Range to reproduce from the entries below: the line with "Protection du Milieu", the line with "12500 Cartes de Pêche", and every line in between. Give them exactly and give nothing else.

==========

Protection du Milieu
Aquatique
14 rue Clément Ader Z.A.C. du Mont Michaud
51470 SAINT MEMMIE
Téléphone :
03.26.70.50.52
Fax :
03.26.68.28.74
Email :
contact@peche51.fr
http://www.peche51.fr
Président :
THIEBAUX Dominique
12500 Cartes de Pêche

==========

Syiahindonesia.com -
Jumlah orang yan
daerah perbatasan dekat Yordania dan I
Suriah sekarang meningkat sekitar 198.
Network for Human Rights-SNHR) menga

==========

Worked solution:
Protection du Milieu
Aquatique
14 rue Clément Ader Z.A.C. du Mont Michaud
51470 SAINT MEMMIE
Téléphone :
03.26.70.50.52
Fax :
03.26.68.28.74
Email :
contact@peche51.fr
http://www.peche51.fr
Président :
THIEBAUX Dominique
12500 Cartes de Pêche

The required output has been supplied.